INFORMATION GIVEN ▸

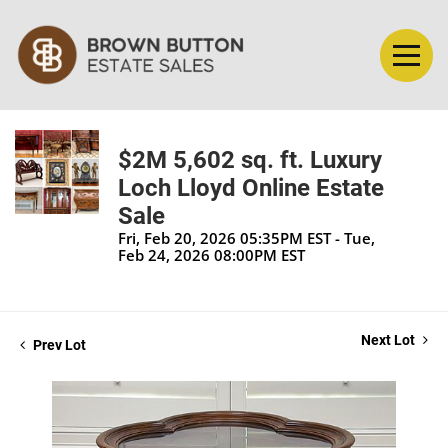
$2M 5,602 sq. ft. Luxury
Loch Lloyd Online Estate
Sale
Fri, Feb 20, 2026 05:35PM EST - Tue,
Feb 24, 2026 08:00PM EST
Next Lot
Prev Lot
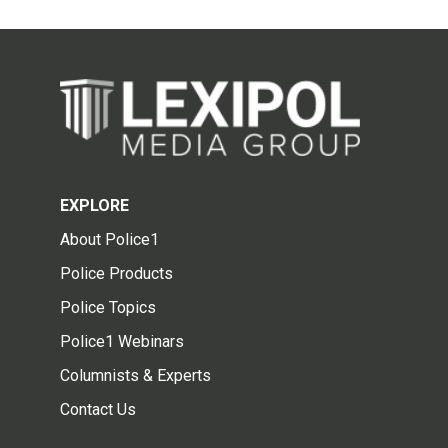
EXPLORE
About Police1
Police Products
Police Topics
Police1 Webinars
Columnists & Experts
Contact Us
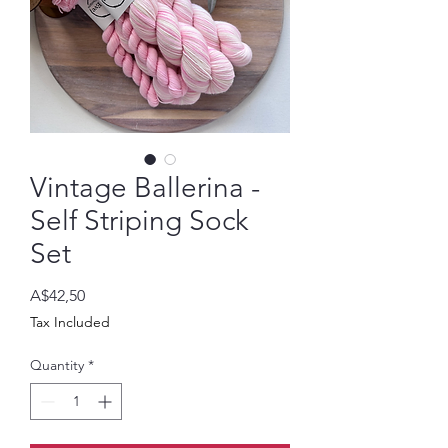
Vintage Ballerina -
Self Striping Sock
Set
Price
A$42,50
Tax Included
Quantity
*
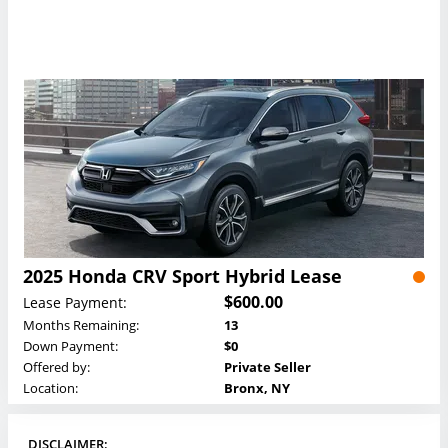
2025 Honda CRV Sport Hybrid Lease
$600.00
Lease Payment:
Months Remaining:
13
Down Payment:
$0
Offered by:
Private Seller
Location:
Bronx, NY
DISCLAIMER:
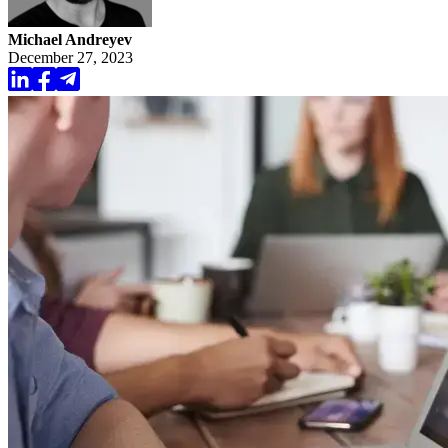
Michael Andreyev
December 27, 2023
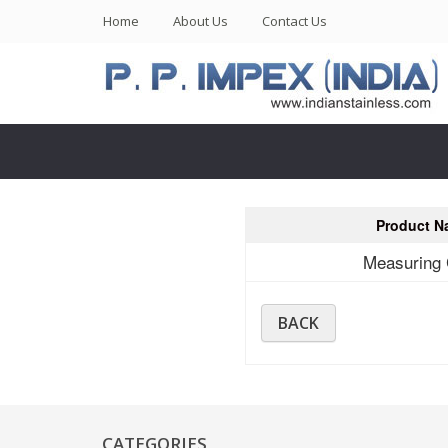
(current)
Home
About Us
Contact Us
Product N
Measuring
BACK
CATEGORIES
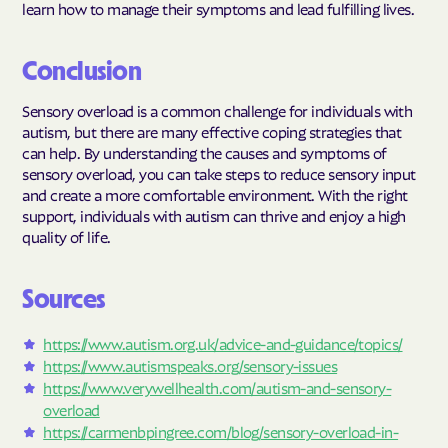
learn how to manage their symptoms and lead fulfilling lives.
Conclusion
Sensory overload is a common challenge for individuals with
autism, but there are many effective coping strategies that
can help. By understanding the causes and symptoms of
sensory overload, you can take steps to reduce sensory input
and create a more comfortable environment. With the right
support, individuals with autism can thrive and enjoy a high
quality of life.
Sources
https://www.autism.org.uk/advice-and-guidance/topics/
https://www.autismspeaks.org/sensory-issues
https://www.verywellhealth.com/autism-and-sensory-
overload
https://carmenbpingree.com/blog/sensory-overload-in-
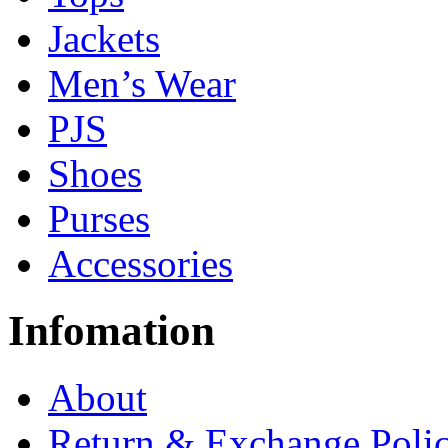
Jackets
Men’s Wear
PJS
Shoes
Purses
Accessories
Infomation
About
Return & Exchange Poli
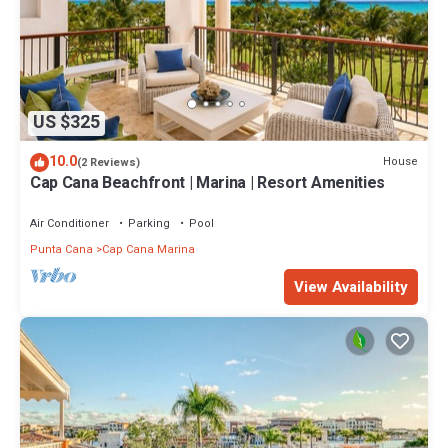
US $325
10.0
House
(2 Reviews)
Cap Cana Beachfront | Marina | Resort Amenities
Air Conditioner
Parking
Pool
Punta Cana
Cap Cana Marina
View Availability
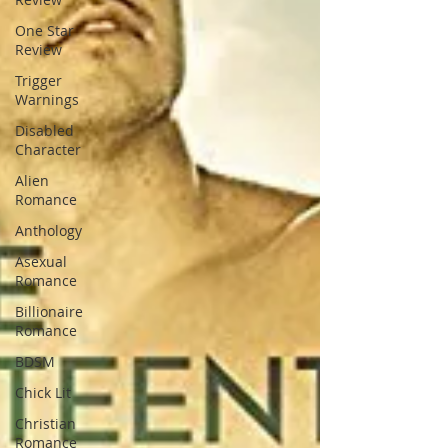
One Star
Review
Trigger
Warnings
Disabled
Character
Alien
Romance
Anthology
Asexual
Romance
Billionaire
Romance
BDSM
Chick Lit
Christian
Romance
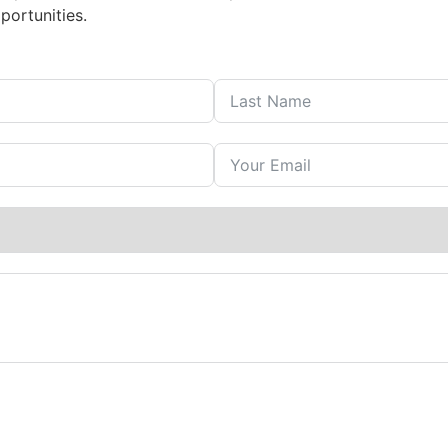
portunities.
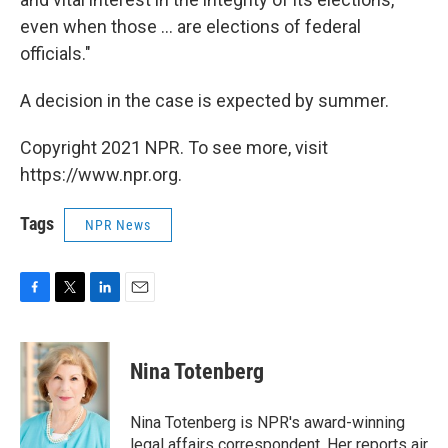
even when those ... are elections of federal
officials."
A decision in the case is expected by summer.
Copyright 2021 NPR. To see more, visit
https://www.npr.org.
Tags
NPR News
F
T
L
E
a
w
i
m
c
i
n
a
e
t
k
i
Nina Totenberg
b
t
e
l
o
e
d
o
r
I
Nina Totenberg is NPR's award-winning
k
n
legal affairs correspondent. Her reports air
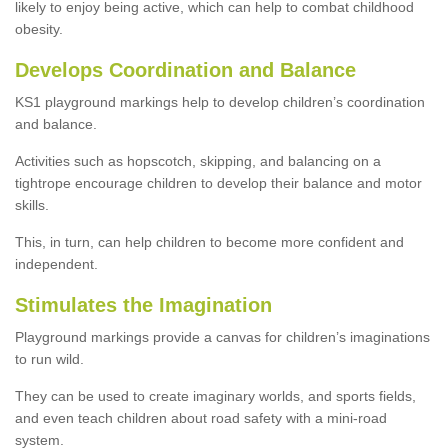
likely to enjoy being active, which can help to combat childhood
obesity.
Develops Coordination and Balance
KS1 playground markings help to develop children’s coordination
and balance.
Activities such as hopscotch, skipping, and balancing on a
tightrope encourage children to develop their balance and motor
skills.
This, in turn, can help children to become more confident and
independent.
Stimulates the Imagination
Playground markings provide a canvas for children’s imaginations
to run wild.
They can be used to create imaginary worlds, and sports fields,
and even teach children about road safety with a mini-road
system.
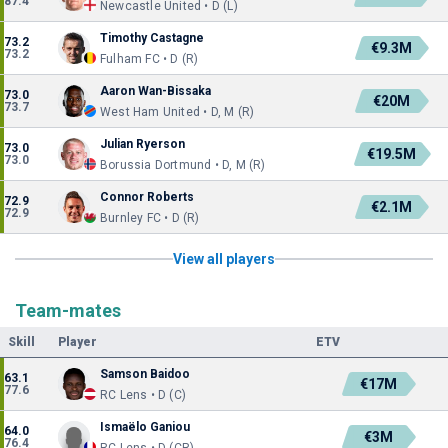
87.4
Newcastle United • D (L)
Timothy Castagne
73.2
€9.3M
73.2
Fulham FC • D (R)
Aaron Wan-Bissaka
73.0
€20M
73.7
West Ham United • D, M (R)
Julian Ryerson
73.0
€19.5M
73.0
Borussia Dortmund • D, M (R)
Connor Roberts
72.9
€2.1M
72.9
Burnley FC • D (R)
View all players
Team-mates
Skill
Player
ETV
Samson Baidoo
63.1
€17M
77.6
RC Lens • D (C)
Ismaëlo Ganiou
64.0
€3M
76.4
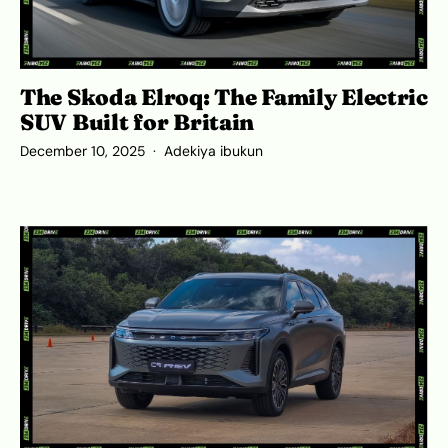
The Skoda Elroq: The Family Electric
SUV Built for Britain
December 10, 2025
Adekiya ibukun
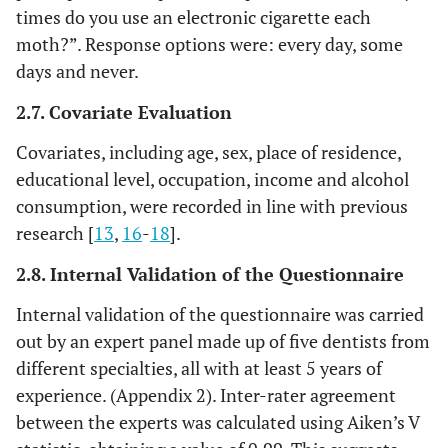
times do you use an electronic cigarette each
moth?”. Response options were: every day, some
days and never.
2.7. Covariate Evaluation
Covariates, including age, sex, place of residence,
educational level, occupation, income and alcohol
consumption, were recorded in line with previous
research [
13
,
16
-
18
].
2.8. Internal Validation of the Questionnaire
Internal validation of the questionnaire was carried
out by an expert panel made up of five dentists from
different specialties, all with at least 5 years of
experience. (Appendix 2). Inter-rater agreement
between the experts was calculated using Aiken’s V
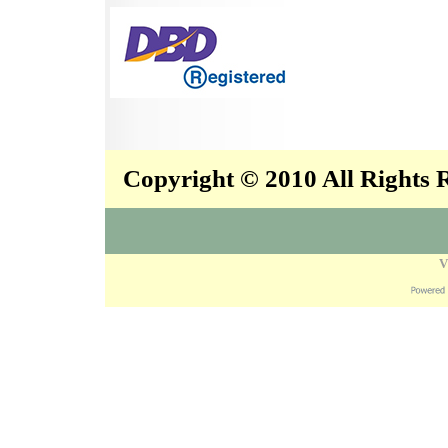
Copyright © 2010 All Rights
V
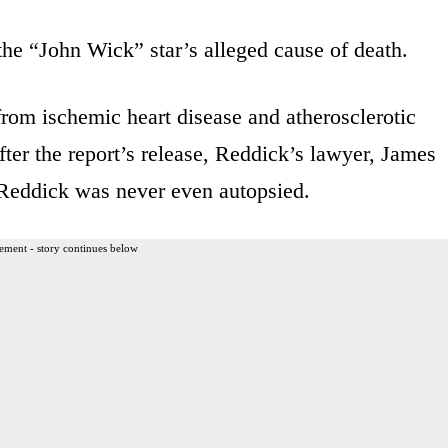
the “John Wick” star’s alleged cause of death.
from ischemic heart disease and atherosclerotic
fter the report’s release, Reddick’s lawyer, James
 Reddick was never even autopsied.
ement - story continues below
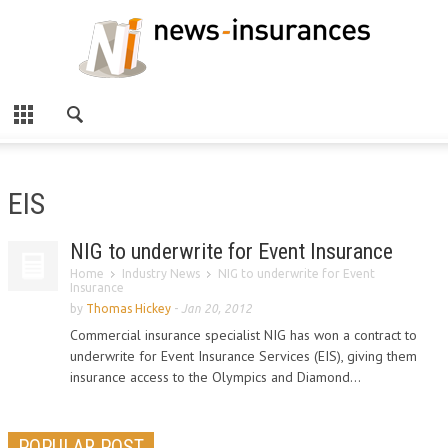
EIS
NIG to underwrite for Event Insurance
Home
Industry News
NIG to underwrite for Event
Insurance
by
Thomas Hickey
-
Jan 20, 2012
Commercial insurance specialist NIG has won a contract to
underwrite for Event Insurance Services (EIS), giving them
insurance access to the Olympics and Diamond...
POPULAR POST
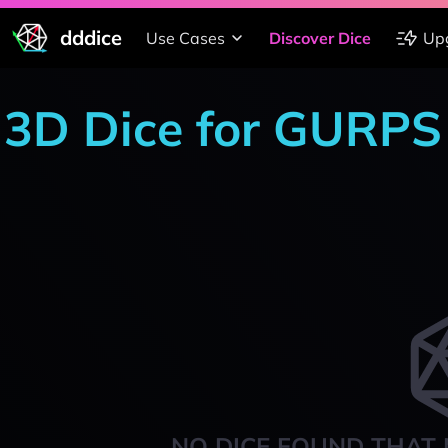
dddice
Use Cases
Discover Dice
Up
3D Dice for GURPS
NO DICE FOUND THAT 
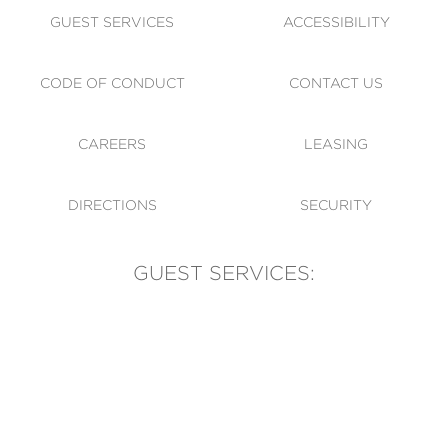
GUEST SERVICES
ACCESSIBILITY
CODE OF CONDUCT
CONTACT US
CAREERS
LEASING
DIRECTIONS
SECURITY
GUEST SERVICES:
(905) 569-1981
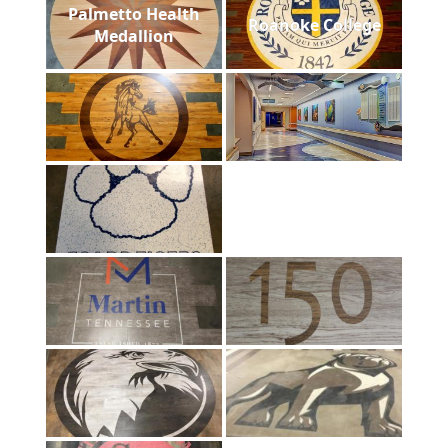
Palmetto Health
Roanoke College
Medallion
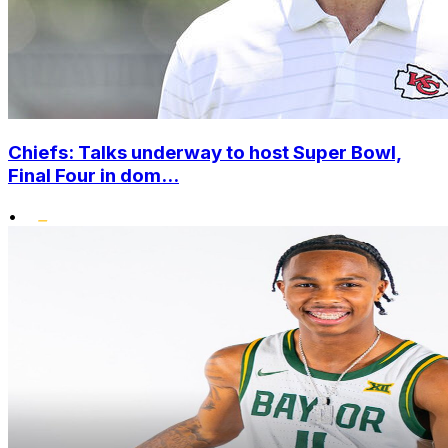
Chiefs: Talks underway to host Super Bowl,
Final Four in dom...
•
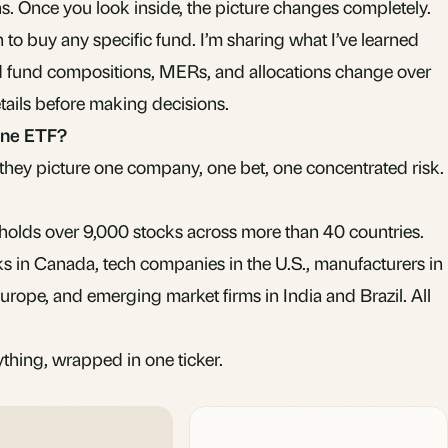
ns. Once you look inside, the picture changes completely.
to buy any specific fund. I’m sharing what I’ve learned
d fund compositions,
MERs
, and allocations change over
etails before making decisions.
-one ETF?
hey picture one company, one bet, one concentrated risk.
holds over 9,000 stocks across more than 40 countries.
s in Canada, tech companies in the U.S., manufacturers in
rope, and emerging market firms in India and Brazil. All
rything, wrapped in one ticker.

WORK ITEM ▸ Each line containing the word "individuals" must be pulled from the listing and copied.

REPLY ▸
Sensory overload is a common challenge for individuals with
support, individuals with autism can thrive and enjoy a high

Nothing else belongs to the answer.